On every iteration, when taking next element from initial sequence, we make 2 loops: first when iterating rows to find room for next element, and second when summarizing counts in previous row. So for every element we make maximum to n iterations (worst cases: if initial seq consists of elements in increasing order, we will get a list of n rows with 1 pair in every row; if seq is sorted in descending order, we will obtain list of 1 row with n elements). By the way, O(n2) complexity is not what we want.

First, this is obvious, that in every intermediate state rows are sorted by increasing order of their last "value". So instead of brute loop, binary searching can be performed, which complexity is O(log n).

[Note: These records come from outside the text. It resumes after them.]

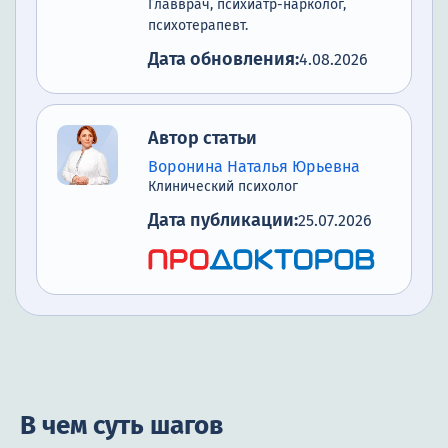
Главврач, психиатр-нарколог,
психотерапевт.
Дата обновления:
4.08.2026
Автор статьи
Воронина Наталья Юрьевна
Клинический психолог
Дата публикации:
25.07.2026
В чем суть шагов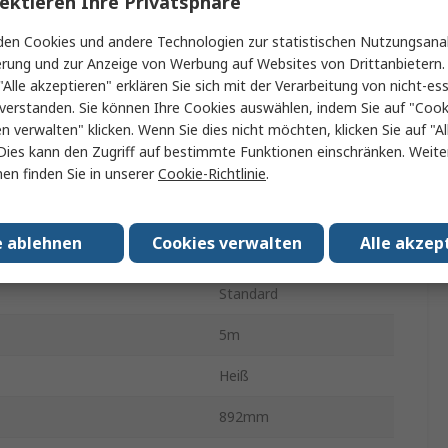
ektieren Ihre Privatsphäre
stemperatur max.
80°C
en Cookies und andere Technologien zur statistischen Nutzungsanal
1.030-910.0
erung und zur Anzeige von Werbung auf Websites von Drittanbietern.
"Alle akzeptieren" erklären Sie sich mit der Verarbeitung von nicht-ess
annung
400V
verstanden. Sie können Ihre Cookies auswählen, indem Sie auf "Cook
en verwalten" klicken. Wenn Sie dies nicht möchten, klicken Sie auf "Al
7kW
Dies kann den Zugriff auf bestimmte Funktionen einschränken. Weite
er Typ
Hochdruckreiniger
en finden Sie in unserer
Cookie-Richtlinie
.
124kg
e ablehnen
Cookies verwalten
Alle akzep
p
2-polig (EU)
Standard
5m
Heiß
892mm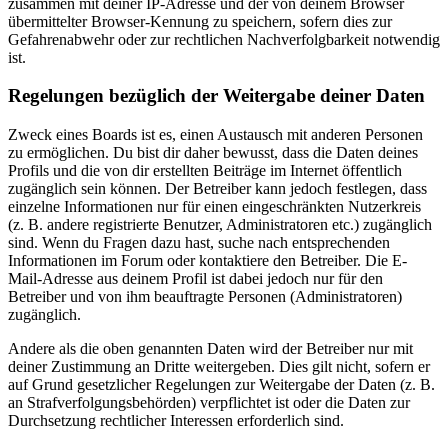
zusammen mit deiner IP-Adresse und der von deinem Browser
übermittelter Browser-Kennung zu speichern, sofern dies zur
Gefahrenabwehr oder zur rechtlichen Nachverfolgbarkeit notwendig
ist.
Regelungen bezüglich der Weitergabe deiner Daten
Zweck eines Boards ist es, einen Austausch mit anderen Personen
zu ermöglichen. Du bist dir daher bewusst, dass die Daten deines
Profils und die von dir erstellten Beiträge im Internet öffentlich
zugänglich sein können. Der Betreiber kann jedoch festlegen, dass
einzelne Informationen nur für einen eingeschränkten Nutzerkreis
(z. B. andere registrierte Benutzer, Administratoren etc.) zugänglich
sind. Wenn du Fragen dazu hast, suche nach entsprechenden
Informationen im Forum oder kontaktiere den Betreiber. Die E-
Mail-Adresse aus deinem Profil ist dabei jedoch nur für den
Betreiber und von ihm beauftragte Personen (Administratoren)
zugänglich.
Andere als die oben genannten Daten wird der Betreiber nur mit
deiner Zustimmung an Dritte weitergeben. Dies gilt nicht, sofern er
auf Grund gesetzlicher Regelungen zur Weitergabe der Daten (z. B.
an Strafverfolgungsbehörden) verpflichtet ist oder die Daten zur
Durchsetzung rechtlicher Interessen erforderlich sind.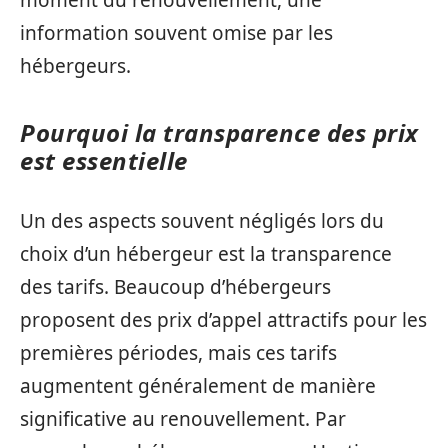
information souvent omise par les
hébergeurs.
Pourquoi la transparence des prix
est essentielle
Un des aspects souvent négligés lors du
choix d’un hébergeur est la transparence
des tarifs. Beaucoup d’hébergeurs
proposent des prix d’appel attractifs pour les
premières périodes, mais ces tarifs
augmentent généralement de manière
significative au renouvellement. Par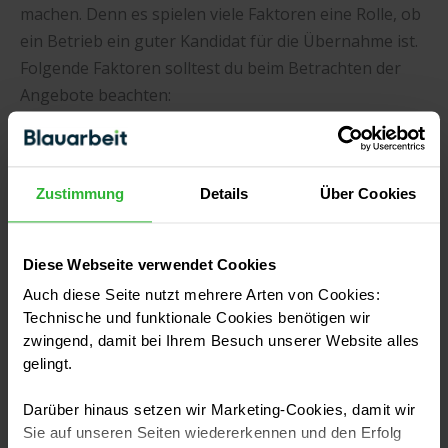
machen. Denn es spielen viele Faktoren eine Rolle, ob
ein Betrieb ein guter Kandidat für die Übernahme ist.
Folgende Faktoren solltest du beim Betrachten der
Angebote beachten:
Die Lage des Betriebs
Die Wettbewerbssituation und Konkurrenz
Zustimmung
Details
Über Cookies
Das mögliche Potenzial des Betriebs
Den bestehenden Kundenstamm
Die Auftragslage
Diese Webseite verwendet Cookies
Den bisherigen Ruf des Betriebs
Auch diese Seite nutzt mehrere Arten von Cookies:
Die Belegschaft
Technische und funktionale Cookies benötigen wir
Das Vorhandensein von Räumlichkeiten und der
zwingend, damit bei Ihrem Besuch unserer Website alles
Betriebsausstattung
gelingt.
Den Zustand der Räumlichkeiten und
Darüber hinaus setzen wir Marketing-Cookies, damit wir
Betriebsausstattung
Sie auf unseren Seiten wiedererkennen und den Erfolg
Die bisherigen Kosten und Erträge des Betriebs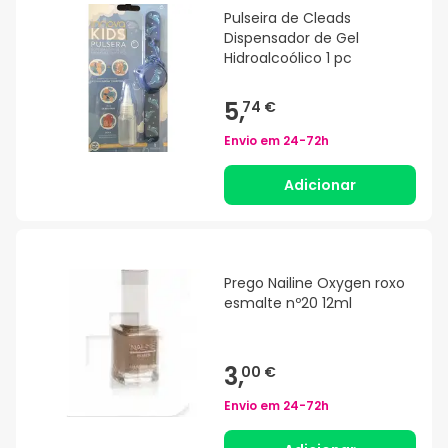
Pulseira de Cleads
Dispensador de Gel
Hidroalcoólico 1 pc
5,
74 €
Envio em
24-72h
Adicionar
Prego Nailine Oxygen roxo
esmalte nº20 12ml
3,
00 €
Envio em
24-72h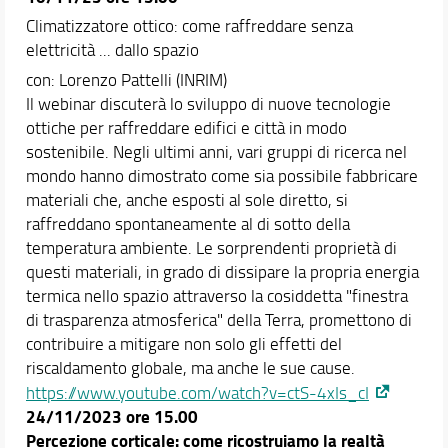
Climatizzatore ottico: come raffreddare senza
elettricità ... dallo spazio
con: Lorenzo Pattelli (INRIM)
Il webinar discuterà lo sviluppo di nuove tecnologie
ottiche per raffreddare edifici e città in modo
sostenibile. Negli ultimi anni, vari gruppi di ricerca nel
mondo hanno dimostrato come sia possibile fabbricare
materiali che, anche esposti al sole diretto, si
raffreddano spontaneamente al di sotto della
temperatura ambiente. Le sorprendenti proprietà di
questi materiali, in grado di dissipare la propria energia
termica nello spazio attraverso la cosiddetta "finestra
di trasparenza atmosferica" della Terra, promettono di
contribuire a mitigare non solo gli effetti del
riscaldamento globale, ma anche le sue cause.
https://www.youtube.com/watch?v=ctS-4xIs_cI
24/11/2023 ore 15.00
Percezione corticale: come ricostruiamo la realtà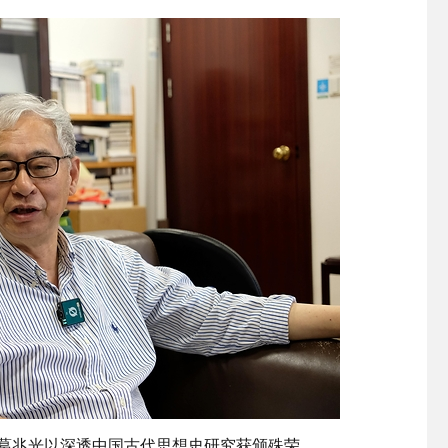
晓 葛兆光以深透中国古代思想史研究获颁殊荣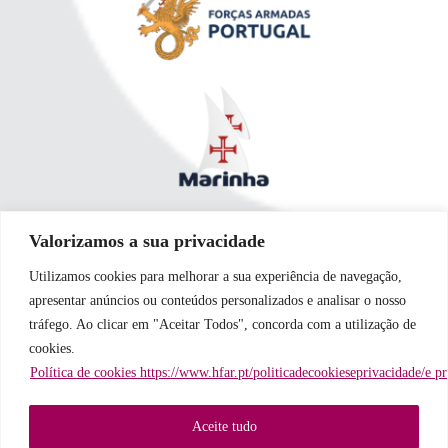
Valorizamos a sua privacidade
Utilizamos cookies para melhorar a sua experiência de navegação,
apresentar anúncios ou conteúdos personalizados e analisar o nosso
tráfego. Ao clicar em "Aceitar Todos", concorda com a utilização de
cookies.
Política de cookies https://www.hfar.pt/politicadecookieseprivacidade/e p
Aceite tudo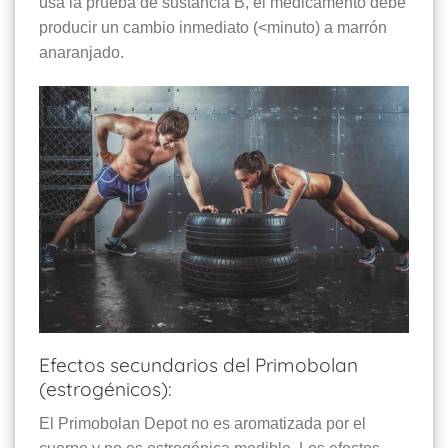
usa la prueba de sustancia B, el medicamento debe
producir un cambio inmediato (<minuto) a marrón
anaranjado.
Efectos secundarios del Primobolan
(estrogénicos):
El Primobolan Depot no es aromatizada por el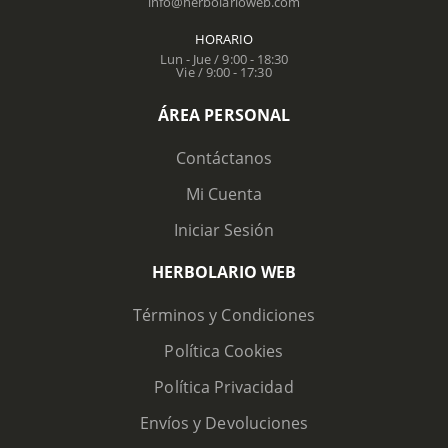
info@herbolarioweb.com
HORARIO
Lun - Jue / 9:00 - 18:30
Vie / 9:00 - 17:30
ÁREA PERSONAL
Contáctanos
Mi Cuenta
Iniciar Sesión
HERBOLARIO WEB
Términos y Condiciones
Política Cookies
Política Privacidad
Envíos y Devoluciones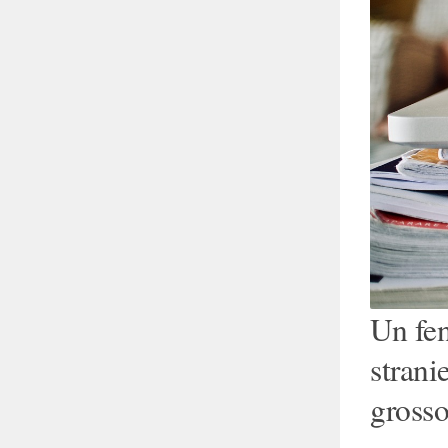
Un fe
strani
grosso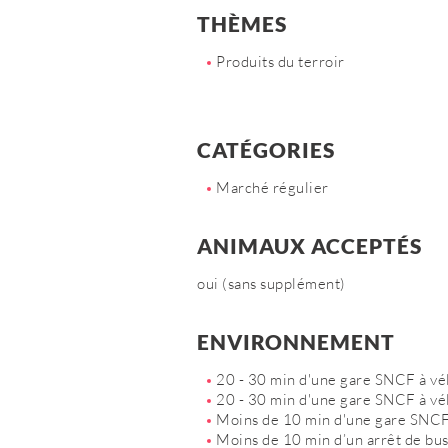
THÈMES
Produits du terroir
CATÉGORIES
Marché régulier
ANIMAUX ACCEPTÉS
oui (sans supplément)
ENVIRONNEMENT
20 - 30 min d'une gare SNCF à vé
20 - 30 min d'une gare SNCF à vé
Moins de 10 min d'une gare SNCF
Moins de 10 min d’un arrêt de bus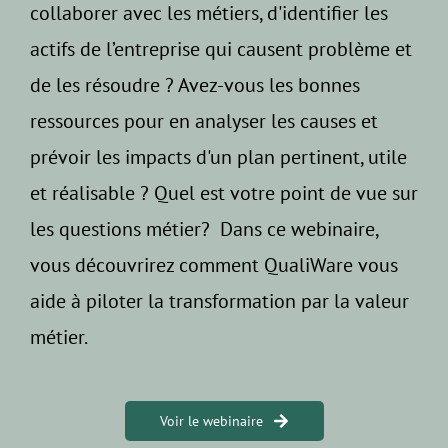
collaborer avec les métiers, d'identifier les
actifs de l’entreprise qui causent problème et
de les résoudre ? Avez-vous les bonnes
ressources pour en analyser les causes et
prévoir les impacts d'un plan pertinent, utile
et réalisable ? Quel est votre point de vue sur
les questions métier?
Dans ce webinaire,
vous découvrirez comment QualiWare vous
aide à piloter la transformation par la valeur
métier.
Voir le webinaire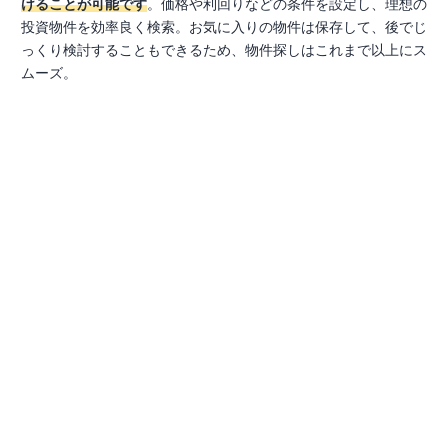
けることが可能です
。価格や利回りなどの条件を設定し、理想の
投資物件を効率良く検索。お気に入りの物件は保存して、後でじ
っくり検討することもできるため、物件探しはこれまで以上にス
ムーズ。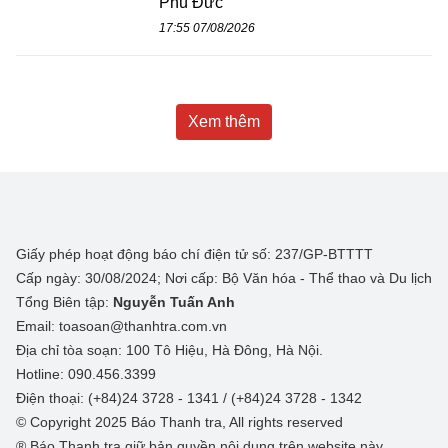
Phú Đức
17:55 07/08/2026
Xem thêm
Giấy phép hoạt động báo chí điện tử số: 237/GP-BTTTT
Cấp ngày: 30/08/2024; Nơi cấp: Bộ Văn hóa - Thể thao và Du lịch
Tổng Biên tập:
Nguyễn Tuấn Anh
Email: toasoan@thanhtra.com.vn
Địa chỉ tòa soạn: 100 Tô Hiệu, Hà Đông, Hà Nội.
Hotline: 090.456.3399
Điện thoại: (+84)24 3728 - 1341 / (+84)24 3728 - 1342
© Copyright 2025 Báo Thanh tra, All rights reserved
® Báo Thanh tra giữ bản quyền nội dung trên website này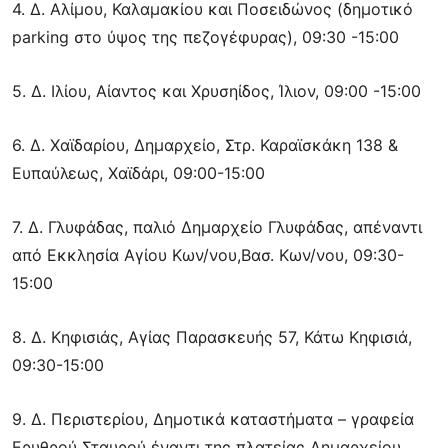
4. Δ. Αλίμου, Καλαμακίου και Ποσειδώνος (δημοτικό
parking στο ύψος της πεζογέφυρας), 09:30 -15:00
5. Δ. Ιλίου, Αίαντος και Χρυσηίδος, Ίλιον, 09:00 -15:00
6. Δ. Χαϊδαρίου, Δημαρχείο, Στρ. Καραϊσκάκη 138 &
Ευπαύλεως, Χαϊδάρι, 09:00-15:00
7. Δ. Γλυφάδας, παλιό Δημαρχείο Γλυφάδας, απέναντι
από Εκκλησία Αγίου Κων/νου,Βασ. Κων/νου, 09:30-
15:00
8. Δ. Κηφισιάς, Αγίας Παρασκευής 57, Κάτω Κηφισιά,
09:30-15:00
9. Δ. Περιστερίου, Δημοτικά καταστήματα – γραφεία
Ερυθρού Σταυρού έναντι της πλατείας Δημαρχείου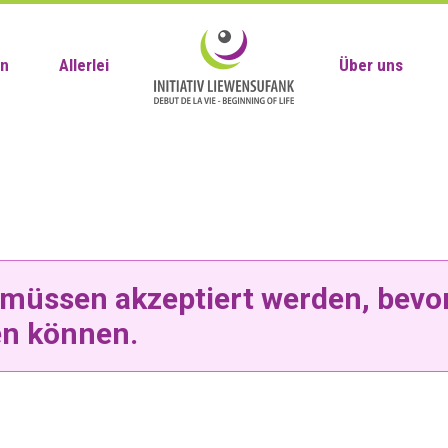
en
Allerlei
Über uns
müssen akzeptiert werden, bevor
n können.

Second, we don't need to summarize "counts" of subs by looping through row elements every time. We can summarize them in process, when new pair is added to the row, like:

1: (16, 1)(5, 2) <=== instead of 1, put 1 + "count" of previous element in the row

So second number will show not count of longest subs that can be obtained with given value at the end, but summary count of all longest subs that end by any element that is greater or equal to "value" from the pair.

Thus, "counts" will be replaced by "sums". And instead of iterating elements in previous row, we just perform binary search (it is possible because pairs in any row are always ordered by their "values") and take "sum" for new pair as "sum" of last element in previous row minus "sum" from element left to found position in previous row plus "sum" of previous element in the current row.

So when processing 4:

1: (16, 1)(5, 2)(1, 3)
2: (8, 1)(6, 2)(5, 3)(2, 5) 
3: (10, 2)(3, 3) 
4: (15, 2) <=== room for (4, ?)

search in row 3 by "values" < 4:
3: (10, 2)^(3, 3) 

4 will be paired with (3-2+2): ("sum" from the last pair of previous row) - ("sum" from pair left to found position in previous row) + ("sum" from previous pair in current row):

4: (15, 2)(4, 3)

In this case, final count of all longest subs is "sum" from the last pair of the last row of the list, i. e. 3, not 3 + 2.

So, performing binary search to both row search and sum search, we will come with O(n*log n) complexity.

What about memory consumed, after processing all array we obtain maximum n pairs, so memory consumption in case of dynamic arrays will be O(n). Besides, when using dynamic arrays or collections, some additional time is needed to allocate and resize them, but most operations are made in O(1) time because we don't make any kind of sorting and rearrangement during process. So complexity estimation seems to be final.